Il primo cittadino non ci sta e impegna il Comune in una contro querela

Il sindaco di Fucecchio Alessio Spinelli è indagato per diffamazione a mezzo stampa aggravata. Questo è quanto emerge, a distanza di mesi dai fatti, da una delibera di giunta, per la precisione la numero 135 del 19 maggio 2022 andata in pubblicazione all’albo pretorio in questi giorni. Con questo atto infatti, la giunta autorizza nei fatti il sindaco a utilizzare risorse comunali per sostenere le spese legali necessarie a presentare una controquerela verso la controparte.

A proporre querela contro il primo cittadino sono stati Barbara Pieri e il marito Mauro Manetti che il 13 aprile 2021, ospiti di Barbara d’Urso nella trasmissione Pomeriggio 5 avevano raccontato di essere costretti a vivere in un furgone per strada perché, così raccontavano loro nella trasmissione Mediaset, dopo aver perso il lavoro a causa del covid, si erano trovati nell’impossibilità di pagare l’affitto. Nella trasmissione era emerso, secondo la ricostruzione narrata dalla conduttrice e dalla giornalista inviata a Fucecchio, che il Comune aveva proposto delle soluzioni abitative poco dignitose per aiutare i due coniugi in questa situazione emergenziale.

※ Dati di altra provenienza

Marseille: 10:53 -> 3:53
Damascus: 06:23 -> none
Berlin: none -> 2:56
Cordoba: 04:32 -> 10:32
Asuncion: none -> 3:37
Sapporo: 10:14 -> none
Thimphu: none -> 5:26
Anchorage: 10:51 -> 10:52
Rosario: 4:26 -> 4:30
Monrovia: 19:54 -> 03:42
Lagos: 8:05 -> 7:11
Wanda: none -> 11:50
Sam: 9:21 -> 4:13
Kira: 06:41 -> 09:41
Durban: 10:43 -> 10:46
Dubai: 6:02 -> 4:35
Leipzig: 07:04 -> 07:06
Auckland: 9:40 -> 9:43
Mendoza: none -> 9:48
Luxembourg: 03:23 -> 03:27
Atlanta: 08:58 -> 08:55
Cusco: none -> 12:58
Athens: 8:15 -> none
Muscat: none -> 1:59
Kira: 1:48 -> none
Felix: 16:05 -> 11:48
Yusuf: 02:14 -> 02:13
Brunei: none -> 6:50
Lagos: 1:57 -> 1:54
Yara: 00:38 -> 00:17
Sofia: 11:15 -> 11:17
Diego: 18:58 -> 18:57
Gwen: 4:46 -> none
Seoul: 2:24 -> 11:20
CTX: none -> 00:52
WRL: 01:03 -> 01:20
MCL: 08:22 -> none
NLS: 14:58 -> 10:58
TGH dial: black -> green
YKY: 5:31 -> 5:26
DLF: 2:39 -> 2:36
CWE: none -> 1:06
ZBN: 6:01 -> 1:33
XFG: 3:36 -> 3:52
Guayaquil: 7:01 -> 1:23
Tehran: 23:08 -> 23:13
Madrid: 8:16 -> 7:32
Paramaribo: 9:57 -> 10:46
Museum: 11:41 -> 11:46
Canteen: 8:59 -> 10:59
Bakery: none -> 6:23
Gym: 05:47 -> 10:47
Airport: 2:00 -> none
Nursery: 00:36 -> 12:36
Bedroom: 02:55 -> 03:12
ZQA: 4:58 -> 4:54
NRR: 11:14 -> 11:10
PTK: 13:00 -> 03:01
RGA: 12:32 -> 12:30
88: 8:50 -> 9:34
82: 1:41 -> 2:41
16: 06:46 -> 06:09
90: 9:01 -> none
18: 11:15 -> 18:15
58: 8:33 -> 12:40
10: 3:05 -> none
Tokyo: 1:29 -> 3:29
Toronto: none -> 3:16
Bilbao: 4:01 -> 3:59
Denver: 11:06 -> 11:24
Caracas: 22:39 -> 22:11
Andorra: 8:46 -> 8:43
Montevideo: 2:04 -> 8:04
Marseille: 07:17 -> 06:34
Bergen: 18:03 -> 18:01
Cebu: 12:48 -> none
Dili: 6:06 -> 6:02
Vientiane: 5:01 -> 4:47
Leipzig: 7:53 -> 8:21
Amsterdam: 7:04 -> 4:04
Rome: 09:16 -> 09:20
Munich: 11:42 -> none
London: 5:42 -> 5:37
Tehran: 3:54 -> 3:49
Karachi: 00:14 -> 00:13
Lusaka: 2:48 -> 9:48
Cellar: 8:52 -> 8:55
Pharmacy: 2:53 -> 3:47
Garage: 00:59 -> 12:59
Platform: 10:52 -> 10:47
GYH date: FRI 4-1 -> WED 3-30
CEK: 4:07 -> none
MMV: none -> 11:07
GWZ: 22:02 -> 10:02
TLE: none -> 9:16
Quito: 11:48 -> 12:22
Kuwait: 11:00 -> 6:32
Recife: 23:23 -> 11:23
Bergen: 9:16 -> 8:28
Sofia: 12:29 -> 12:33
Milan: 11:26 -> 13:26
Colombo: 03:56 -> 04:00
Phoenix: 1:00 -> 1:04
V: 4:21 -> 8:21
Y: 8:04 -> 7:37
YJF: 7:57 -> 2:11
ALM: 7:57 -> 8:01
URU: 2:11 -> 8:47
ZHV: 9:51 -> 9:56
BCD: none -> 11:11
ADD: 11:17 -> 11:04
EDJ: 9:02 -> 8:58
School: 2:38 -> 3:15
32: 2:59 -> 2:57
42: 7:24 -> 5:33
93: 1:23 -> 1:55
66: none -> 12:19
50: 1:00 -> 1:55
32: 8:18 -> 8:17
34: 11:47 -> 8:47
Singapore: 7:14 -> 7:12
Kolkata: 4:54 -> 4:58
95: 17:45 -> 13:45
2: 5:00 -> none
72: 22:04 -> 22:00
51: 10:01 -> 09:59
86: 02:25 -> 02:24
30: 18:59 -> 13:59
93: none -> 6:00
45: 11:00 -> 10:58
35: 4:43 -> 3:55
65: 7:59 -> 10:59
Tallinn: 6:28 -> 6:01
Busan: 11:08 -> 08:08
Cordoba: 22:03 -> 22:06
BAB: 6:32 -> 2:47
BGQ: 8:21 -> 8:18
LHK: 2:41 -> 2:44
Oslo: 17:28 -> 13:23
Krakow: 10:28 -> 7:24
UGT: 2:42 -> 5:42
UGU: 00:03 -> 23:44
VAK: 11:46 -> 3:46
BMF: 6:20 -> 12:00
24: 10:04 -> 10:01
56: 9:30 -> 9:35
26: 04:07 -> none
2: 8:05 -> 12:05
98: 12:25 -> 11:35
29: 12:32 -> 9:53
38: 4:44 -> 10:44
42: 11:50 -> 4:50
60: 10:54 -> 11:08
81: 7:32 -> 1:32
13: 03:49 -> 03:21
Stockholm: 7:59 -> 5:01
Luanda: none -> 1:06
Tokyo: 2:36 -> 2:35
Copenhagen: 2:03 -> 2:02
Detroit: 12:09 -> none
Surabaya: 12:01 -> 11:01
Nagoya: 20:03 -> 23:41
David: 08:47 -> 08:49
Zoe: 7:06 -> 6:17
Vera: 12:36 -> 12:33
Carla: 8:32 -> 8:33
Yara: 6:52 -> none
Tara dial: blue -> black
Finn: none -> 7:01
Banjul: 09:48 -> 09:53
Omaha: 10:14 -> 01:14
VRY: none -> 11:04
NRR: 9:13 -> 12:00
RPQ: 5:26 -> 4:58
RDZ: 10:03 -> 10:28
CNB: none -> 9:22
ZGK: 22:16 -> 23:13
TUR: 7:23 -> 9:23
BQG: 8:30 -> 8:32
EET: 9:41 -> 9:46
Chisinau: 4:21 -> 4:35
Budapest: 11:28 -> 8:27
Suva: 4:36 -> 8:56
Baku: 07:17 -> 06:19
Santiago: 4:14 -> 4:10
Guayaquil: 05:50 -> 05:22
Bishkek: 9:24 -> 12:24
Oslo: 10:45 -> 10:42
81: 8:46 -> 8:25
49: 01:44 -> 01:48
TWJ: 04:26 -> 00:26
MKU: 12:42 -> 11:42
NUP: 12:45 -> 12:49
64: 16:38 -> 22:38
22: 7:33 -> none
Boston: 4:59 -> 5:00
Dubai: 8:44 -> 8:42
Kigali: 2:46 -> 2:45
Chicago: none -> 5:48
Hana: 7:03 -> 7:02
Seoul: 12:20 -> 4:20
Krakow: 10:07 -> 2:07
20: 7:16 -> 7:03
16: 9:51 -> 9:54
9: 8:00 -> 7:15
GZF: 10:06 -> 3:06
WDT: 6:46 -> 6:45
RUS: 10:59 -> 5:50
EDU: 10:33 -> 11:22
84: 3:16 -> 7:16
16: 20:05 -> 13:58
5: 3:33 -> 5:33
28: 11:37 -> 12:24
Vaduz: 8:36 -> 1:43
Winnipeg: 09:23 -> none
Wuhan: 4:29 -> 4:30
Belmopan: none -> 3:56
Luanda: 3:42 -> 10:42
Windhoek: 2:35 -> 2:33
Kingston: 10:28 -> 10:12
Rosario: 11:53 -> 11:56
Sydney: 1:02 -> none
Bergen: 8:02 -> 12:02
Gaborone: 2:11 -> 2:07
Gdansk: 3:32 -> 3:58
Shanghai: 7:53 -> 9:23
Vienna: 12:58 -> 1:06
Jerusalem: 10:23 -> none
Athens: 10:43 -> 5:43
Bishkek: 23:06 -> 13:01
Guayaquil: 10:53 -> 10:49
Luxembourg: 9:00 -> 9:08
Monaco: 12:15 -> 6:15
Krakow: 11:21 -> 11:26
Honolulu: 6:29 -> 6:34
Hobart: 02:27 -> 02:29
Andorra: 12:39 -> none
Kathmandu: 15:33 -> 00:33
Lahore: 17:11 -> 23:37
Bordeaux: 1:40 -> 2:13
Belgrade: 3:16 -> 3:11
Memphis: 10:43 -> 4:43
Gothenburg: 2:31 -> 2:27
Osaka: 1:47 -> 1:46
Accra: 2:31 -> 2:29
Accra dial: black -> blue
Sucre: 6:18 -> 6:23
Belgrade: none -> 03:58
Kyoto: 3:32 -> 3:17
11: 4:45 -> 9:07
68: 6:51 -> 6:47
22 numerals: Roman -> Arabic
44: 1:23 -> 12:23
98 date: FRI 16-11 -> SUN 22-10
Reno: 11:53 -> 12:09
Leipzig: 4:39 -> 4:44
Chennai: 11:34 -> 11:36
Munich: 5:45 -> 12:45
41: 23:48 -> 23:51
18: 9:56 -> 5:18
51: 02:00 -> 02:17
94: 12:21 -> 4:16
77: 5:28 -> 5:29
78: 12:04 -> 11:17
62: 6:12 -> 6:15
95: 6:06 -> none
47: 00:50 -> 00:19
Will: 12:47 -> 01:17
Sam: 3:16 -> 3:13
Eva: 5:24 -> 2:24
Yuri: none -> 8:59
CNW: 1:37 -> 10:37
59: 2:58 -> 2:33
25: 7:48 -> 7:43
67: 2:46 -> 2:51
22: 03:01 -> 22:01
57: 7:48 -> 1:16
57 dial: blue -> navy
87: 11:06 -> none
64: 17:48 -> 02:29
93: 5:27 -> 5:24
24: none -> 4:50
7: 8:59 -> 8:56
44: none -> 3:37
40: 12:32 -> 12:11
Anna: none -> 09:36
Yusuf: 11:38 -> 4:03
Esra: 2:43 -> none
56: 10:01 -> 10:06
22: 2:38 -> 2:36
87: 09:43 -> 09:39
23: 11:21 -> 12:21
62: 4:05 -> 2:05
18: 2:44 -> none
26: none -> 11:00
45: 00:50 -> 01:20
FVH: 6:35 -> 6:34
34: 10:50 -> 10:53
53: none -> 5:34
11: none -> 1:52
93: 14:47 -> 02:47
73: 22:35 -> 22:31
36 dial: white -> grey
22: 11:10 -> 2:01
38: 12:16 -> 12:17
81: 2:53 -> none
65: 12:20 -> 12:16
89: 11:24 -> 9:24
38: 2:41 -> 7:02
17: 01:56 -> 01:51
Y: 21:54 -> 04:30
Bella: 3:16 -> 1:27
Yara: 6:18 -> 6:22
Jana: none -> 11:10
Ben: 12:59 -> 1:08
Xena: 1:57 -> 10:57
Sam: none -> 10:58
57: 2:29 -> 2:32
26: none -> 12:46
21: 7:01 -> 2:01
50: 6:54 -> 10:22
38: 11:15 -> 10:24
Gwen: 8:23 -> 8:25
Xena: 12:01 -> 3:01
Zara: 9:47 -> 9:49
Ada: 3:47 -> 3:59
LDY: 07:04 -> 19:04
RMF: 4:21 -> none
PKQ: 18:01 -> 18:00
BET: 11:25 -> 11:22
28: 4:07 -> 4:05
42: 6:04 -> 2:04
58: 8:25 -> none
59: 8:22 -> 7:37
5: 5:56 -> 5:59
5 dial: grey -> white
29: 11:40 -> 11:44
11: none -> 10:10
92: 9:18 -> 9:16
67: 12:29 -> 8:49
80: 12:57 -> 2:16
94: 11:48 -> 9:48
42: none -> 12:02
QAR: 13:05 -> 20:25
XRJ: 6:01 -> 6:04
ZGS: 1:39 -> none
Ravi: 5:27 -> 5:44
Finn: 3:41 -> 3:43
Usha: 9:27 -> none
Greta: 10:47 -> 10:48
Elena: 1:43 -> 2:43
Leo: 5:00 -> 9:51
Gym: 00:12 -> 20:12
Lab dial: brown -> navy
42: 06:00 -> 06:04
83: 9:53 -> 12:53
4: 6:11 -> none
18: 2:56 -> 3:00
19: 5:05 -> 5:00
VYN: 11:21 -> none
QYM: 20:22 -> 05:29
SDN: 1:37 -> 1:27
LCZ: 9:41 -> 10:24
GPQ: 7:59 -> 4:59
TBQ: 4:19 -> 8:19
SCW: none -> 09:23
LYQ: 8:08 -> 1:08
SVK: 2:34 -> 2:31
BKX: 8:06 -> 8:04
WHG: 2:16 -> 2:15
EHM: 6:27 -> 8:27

Il primo cittadino Alessio Spinelli e l’assessore al sociale Emiliano Lazzeretti non avevano perso tempo e pochi giorni dopo, il 18 aprile 2021, attraverso Facebook, avevano spiegato il loro punto di vista per replicare a quanto emerso durante la trasmissione. Nell’occasione, il primo cittadino non era andato per il sottile e aveva snocciolato le varie posizioni giudiziarie che, secondo quanto raccontato da Spinelli, avrebbero gravato sulla famiglia in questione. Il primo cittadino aveva narrato di procedimenti penali e sfratti esecutivi per morosità eseguiti dal tribunale di Firenze.

Alla fine, dopo la replica di sindaco e assessore, i coniugi Manetti aveva presentato querela per diffamazione a mezzo stampa aggravata dal fatto che Spinelli avrebbe attribuito ai Manetti reati specifici che evidentemente non ritengono di aver aver commesso.
Dopo vari mesi, al sindaco sono stati notificati gli atti dal gip con cui lo si informa che è indagato e dove emerge anche che il giudice per le indagini preliminari ha accordato al pm una proroga per completare le indagini, prima di capire se Spinelli dovrà o no essere rinviato a giudizio.

Intanto però il sindaco ha pensato di proporre alla giunta l’autorizzazione non a resistere in giudizio, come accade comunemente anche perché al momento non è detto che si finisca in giudizio, ma a far pagare al Comune le spese legali per una querela alla controparte che lo avrebbe a sua volta diffamato. Il motivo della controquerela di Spinelli risiederebbe nella tutela del buon nome, non del comune di Fucecchio, ma bensì dell’amministrazione comunale.

Insomma, una polemica sollevata prima da un giornale locale e poi rimbalzata sugli schermi nazionali finisce in tribunale. Una vicenda come migliaia in giro per l’Italia, anche dal punto di vista giornalistico, ma rara perché non è cosa comune che il primo cittadino finisca indagato per diffamazione e poi proponga una controquerela impegnando le risorse dell’ente in un eventuale processo.